The implication is that there is not one universal cause and effect as in the physical world and this means:
  1. Newton's laws don't apply to people; so all those feeds and speeds brochures telling prospects why our product is better don't really help make the decision - they do help defend the decision. It also means pay for performance won't work either.
  2. There are multiple versions of the rational truth; while features and advantages maybe generalized benefits can not - they're personal. This is good for innovating at the fringe where people are actively seeking new solutions.
  3. Socrates was right and Aristotle was wrong; questioning and participative is a much better strategy than top down ordering. Maybe SoMed means Socratic Media?
Most of the time paradigms or mental shortcuts are good, as long as we want to perpetuate the status quo. But if we want to change our own, or others', minds we're in deep trouble.
  • Rebranding means creating a new pigeon hole in the mind for your company while simultaneously closing the old one down. Starting with "We want to rebrand, but don't want to piss off our core." will pretty much guarantee failure.
  • Organizational change means creating a new set of expected behaviors while eradicating the ones that got you to the point where you need change. Try adapting Henry V's style rather than Patton's when rallying the team.
  • Innovation means creating a new solution to an old problem (or at least a different way of satisfying a need.) Getting people to realize it doesn't have to be a certain way means severing pathways honed over time.
So how do we change people's minds? How do we institute change? Seems three things will help:
  1. Create cognitive dissonance - force the brain to say, "wait a minute this isn't what I expected." Make it process the information again (and again and again). We must be taught that coins have three sides, not two.
  2. Use an experience or physical act to demonstrate that things are different. A new logo is part of this as is moving the executive offices from the top floor to the main floor or even a new pricing model. (But by all means don't stop - these are simply symbols.)
  3. Paint a vision using a story. Brands, organizations, and innovations all succeed when surrounded by a culture formed by telling stories.
Paradigms are good when we're sitting on top of the hill we want to be on. However, they are serious obstacles when trying to get to the top of the hill.

Friday, October 09, 2009

Social Media is a Red Bike

Just what is social media?

To me it is a red bike, like my new cruiser.

The term isn't social-media or socialmedia; each would refer to mean a single concept. But rather, it is an adjective describing a noun.

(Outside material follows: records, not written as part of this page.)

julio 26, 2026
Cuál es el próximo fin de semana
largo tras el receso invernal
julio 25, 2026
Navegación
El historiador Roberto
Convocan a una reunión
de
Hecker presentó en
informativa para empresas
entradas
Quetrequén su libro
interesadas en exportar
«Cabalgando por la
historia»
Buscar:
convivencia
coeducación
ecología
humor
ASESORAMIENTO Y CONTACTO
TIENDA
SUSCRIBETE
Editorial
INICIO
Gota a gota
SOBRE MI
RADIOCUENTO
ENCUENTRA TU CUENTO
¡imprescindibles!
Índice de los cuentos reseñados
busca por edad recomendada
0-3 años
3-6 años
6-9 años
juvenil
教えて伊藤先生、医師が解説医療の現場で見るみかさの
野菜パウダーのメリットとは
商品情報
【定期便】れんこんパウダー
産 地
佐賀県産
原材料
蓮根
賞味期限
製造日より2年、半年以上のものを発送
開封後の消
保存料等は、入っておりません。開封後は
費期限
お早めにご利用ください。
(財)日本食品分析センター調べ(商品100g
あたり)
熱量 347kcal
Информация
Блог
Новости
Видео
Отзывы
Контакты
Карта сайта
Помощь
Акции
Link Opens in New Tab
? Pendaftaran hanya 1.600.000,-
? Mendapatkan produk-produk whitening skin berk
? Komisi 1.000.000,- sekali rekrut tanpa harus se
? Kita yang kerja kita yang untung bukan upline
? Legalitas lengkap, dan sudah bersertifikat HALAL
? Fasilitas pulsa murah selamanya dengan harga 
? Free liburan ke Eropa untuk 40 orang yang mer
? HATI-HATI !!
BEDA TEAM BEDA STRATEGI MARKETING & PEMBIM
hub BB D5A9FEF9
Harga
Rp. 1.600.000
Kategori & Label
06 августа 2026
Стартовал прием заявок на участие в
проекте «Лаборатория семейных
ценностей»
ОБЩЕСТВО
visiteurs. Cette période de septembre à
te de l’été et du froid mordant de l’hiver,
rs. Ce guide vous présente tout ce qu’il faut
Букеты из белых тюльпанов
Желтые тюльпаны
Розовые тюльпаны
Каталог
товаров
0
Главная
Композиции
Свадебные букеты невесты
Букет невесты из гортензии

Social media is a special type of media, just as my cruiser is a specific type of bike. As such we should look at the two terms distinctly as David Cushman described earlier in a post: Social + Media = Change. What does each mean? What does the combination mean?

Media, like bike, is a broad term covering a wide range of types. What is common is that all bikes and media do the same thing - they are vehicles for carrying something. Bikes carry people; media carry messages. It's only when we throw an adjective in front of bike or media do things get really interesting. This is when segments, skills, and best practices emerge.

I don't ride my road bike the same way or for the same reason as the red bike. The road bike is used for long, solo rides - think of mileage or speed as media tonnage or reach. The red bike is for the neighborhood where meet and greet is the objective - it's a conversation starter; it's social. The purpose, and thus tools, are very different.

So putting the concepts together:
  • Social Media: utilizing human interactions to convey a message
This requires a new way of doing business. If you're marketing is more like a peloton, time trial or gravity racing and you want to communicate then its time to get a red bike.